▸ WHAT YOU HAVE TO DO: In the entries below, identify every line with the string "chart" and copy it.

(Collected data)
————

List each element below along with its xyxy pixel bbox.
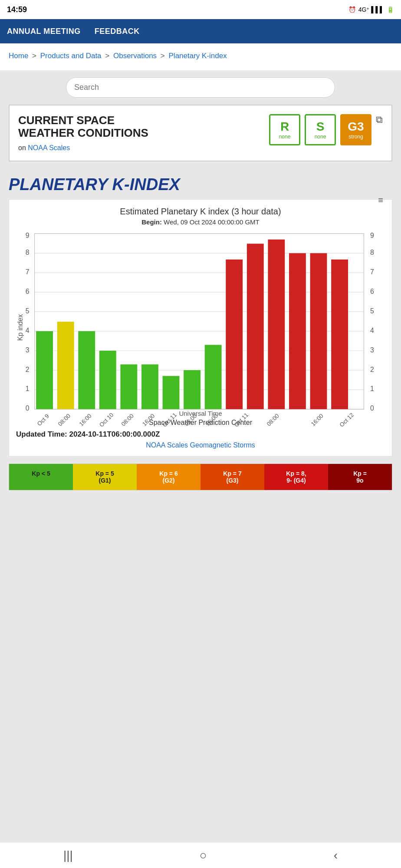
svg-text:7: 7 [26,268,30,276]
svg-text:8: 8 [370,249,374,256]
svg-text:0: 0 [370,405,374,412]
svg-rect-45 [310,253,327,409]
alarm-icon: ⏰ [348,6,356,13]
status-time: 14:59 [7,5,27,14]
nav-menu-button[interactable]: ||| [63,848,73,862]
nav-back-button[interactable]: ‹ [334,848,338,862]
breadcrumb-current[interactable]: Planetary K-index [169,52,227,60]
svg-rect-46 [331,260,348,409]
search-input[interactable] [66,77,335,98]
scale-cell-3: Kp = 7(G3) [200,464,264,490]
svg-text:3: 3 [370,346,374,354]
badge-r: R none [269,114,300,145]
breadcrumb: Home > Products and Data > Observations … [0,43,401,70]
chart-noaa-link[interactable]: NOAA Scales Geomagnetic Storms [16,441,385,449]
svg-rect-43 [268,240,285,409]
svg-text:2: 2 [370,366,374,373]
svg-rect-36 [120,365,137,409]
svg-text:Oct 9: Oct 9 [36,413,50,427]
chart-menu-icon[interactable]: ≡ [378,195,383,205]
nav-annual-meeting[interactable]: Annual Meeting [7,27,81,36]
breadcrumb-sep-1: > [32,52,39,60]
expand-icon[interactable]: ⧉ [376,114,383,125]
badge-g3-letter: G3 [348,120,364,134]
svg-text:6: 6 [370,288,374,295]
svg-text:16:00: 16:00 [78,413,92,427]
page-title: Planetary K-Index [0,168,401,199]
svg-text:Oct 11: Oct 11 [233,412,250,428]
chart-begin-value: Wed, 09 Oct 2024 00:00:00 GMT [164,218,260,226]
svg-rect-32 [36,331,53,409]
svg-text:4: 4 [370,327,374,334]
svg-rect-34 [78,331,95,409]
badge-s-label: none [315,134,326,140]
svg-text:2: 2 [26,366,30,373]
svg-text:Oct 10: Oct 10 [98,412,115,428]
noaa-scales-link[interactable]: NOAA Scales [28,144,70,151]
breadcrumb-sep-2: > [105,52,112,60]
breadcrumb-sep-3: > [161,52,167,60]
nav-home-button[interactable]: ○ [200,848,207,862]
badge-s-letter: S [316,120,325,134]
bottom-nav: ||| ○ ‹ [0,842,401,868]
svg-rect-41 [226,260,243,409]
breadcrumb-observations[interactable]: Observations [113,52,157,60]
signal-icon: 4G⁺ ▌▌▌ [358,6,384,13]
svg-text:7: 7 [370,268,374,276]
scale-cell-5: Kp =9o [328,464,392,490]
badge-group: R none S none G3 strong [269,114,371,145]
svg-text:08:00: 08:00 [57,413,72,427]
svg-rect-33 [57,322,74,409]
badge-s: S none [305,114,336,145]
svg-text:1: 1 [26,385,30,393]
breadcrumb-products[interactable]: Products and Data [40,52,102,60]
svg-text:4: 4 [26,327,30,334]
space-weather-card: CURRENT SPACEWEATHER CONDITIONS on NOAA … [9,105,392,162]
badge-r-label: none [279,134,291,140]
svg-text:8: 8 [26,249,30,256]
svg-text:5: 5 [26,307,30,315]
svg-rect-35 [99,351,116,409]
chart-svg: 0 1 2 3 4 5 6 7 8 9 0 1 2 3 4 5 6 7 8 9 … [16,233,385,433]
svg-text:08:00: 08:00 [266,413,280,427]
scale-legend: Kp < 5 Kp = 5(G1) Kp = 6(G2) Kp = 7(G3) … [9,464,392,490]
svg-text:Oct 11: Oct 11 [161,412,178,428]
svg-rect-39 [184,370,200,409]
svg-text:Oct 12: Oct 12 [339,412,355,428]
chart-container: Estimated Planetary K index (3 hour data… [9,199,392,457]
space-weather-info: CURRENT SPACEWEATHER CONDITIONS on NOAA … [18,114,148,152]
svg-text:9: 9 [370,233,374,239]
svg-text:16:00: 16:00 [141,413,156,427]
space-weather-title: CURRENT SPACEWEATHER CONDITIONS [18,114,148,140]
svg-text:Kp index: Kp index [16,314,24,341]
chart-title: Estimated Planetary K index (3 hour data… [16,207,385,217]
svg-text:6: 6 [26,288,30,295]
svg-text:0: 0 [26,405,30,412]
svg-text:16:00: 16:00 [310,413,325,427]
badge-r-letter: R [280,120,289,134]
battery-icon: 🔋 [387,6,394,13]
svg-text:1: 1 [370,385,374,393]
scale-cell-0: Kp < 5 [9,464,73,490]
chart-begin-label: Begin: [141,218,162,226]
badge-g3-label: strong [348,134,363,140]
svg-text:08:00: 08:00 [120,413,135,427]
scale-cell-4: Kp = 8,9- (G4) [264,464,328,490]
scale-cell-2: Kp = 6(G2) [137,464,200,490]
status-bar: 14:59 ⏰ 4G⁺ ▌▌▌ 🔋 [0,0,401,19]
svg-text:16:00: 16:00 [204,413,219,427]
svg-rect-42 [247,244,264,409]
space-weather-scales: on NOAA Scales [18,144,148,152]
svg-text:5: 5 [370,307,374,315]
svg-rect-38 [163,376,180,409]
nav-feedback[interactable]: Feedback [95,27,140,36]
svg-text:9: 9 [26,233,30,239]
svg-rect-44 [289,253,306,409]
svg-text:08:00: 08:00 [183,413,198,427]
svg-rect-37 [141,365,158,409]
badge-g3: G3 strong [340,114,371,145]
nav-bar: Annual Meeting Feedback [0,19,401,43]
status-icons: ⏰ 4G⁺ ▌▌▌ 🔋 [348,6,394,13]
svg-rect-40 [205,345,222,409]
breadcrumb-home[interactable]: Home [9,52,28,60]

————

▸ SOLUTION:
chart-noaa-link[interactable]: NOAA Scales Geomagnetic Storms [16,441,385,449]
chart-menu-icon[interactable]: ≡ [378,195,383,205]
chart-begin-value: Wed, 09 Oct 2024 00:00:00 GMT [164,218,260,226]
chart-svg: 0 1 2 3 4 5 6 7 8 9 0 1 2 3 4 5 6 7 8 9 … [16,233,385,433]
chart-container: Estimated Planetary K index (3 hour data… [9,199,392,457]
chart-title: Estimated Planetary K index (3 hour data… [16,207,385,217]
chart-begin-label: Begin: [141,218,162,226]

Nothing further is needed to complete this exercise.